Do models make us smarter? Models vary in their assumptions and their structures. What they do is create multiple artificial worlds for our minds to explore. Models however, share three common characteristics: they simplify and strip away unnecessary details; abstracting from reality; or creating anew from whole cloth. They formalize making precise definitions. By doing the former two, what models help in achieving is creating tractable spaces within which we can work through logic, generate hypothesis, design solutions and fit data. The logic behind the many-model approach is built on the idea that we achieve wisdom through a multiplicity of lenses, and how we can also build these lattices of models to be able to confront the complexity of challenges.

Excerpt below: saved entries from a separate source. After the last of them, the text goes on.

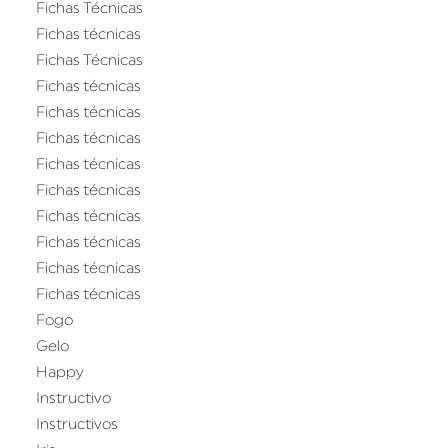
Fichas Técnicas
Fichas técnicas
Fichas Técnicas
Fichas técnicas
Fichas técnicas
Fichas técnicas
Fichas técnicas
Fichas técnicas
Fichas técnicas
Fichas técnicas
Fichas técnicas
Fichas técnicas
Fogo
Gelo
Happy
Instructivo
Instructivos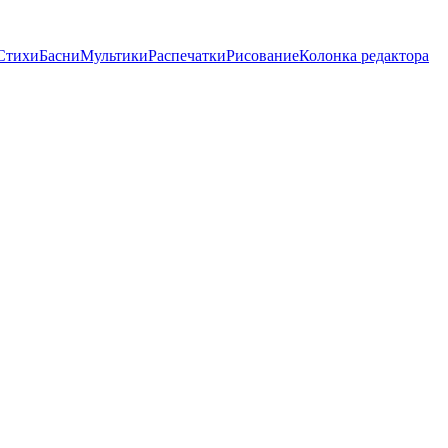
Стихи
Басни
Мультики
Распечатки
Рисование
Колонка редактора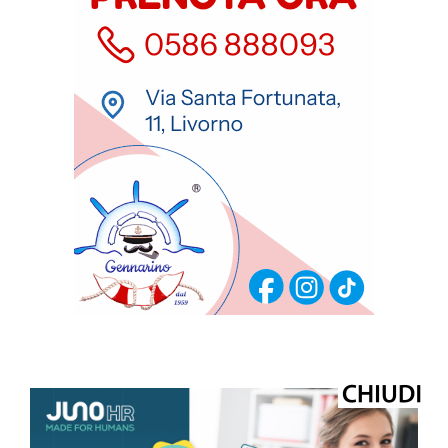
ULTIMI ARTICOLI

Page feels that to rely on a single model is hubris; it invites disaster. He argues: we need many models to make sense of complex systems like politics, economy, international relations; or the brain exhibits ever-changing emergent structures and patterns that lie between the ordered and the random. By definition, complex phenomena are difficult to explain, evolve, or predict. This is where we are confronted with the disconnect, as a single model is highly unlikely to be able to predict patterns in international trade policy, trends in consumer products industry or adaptive responses within the brain.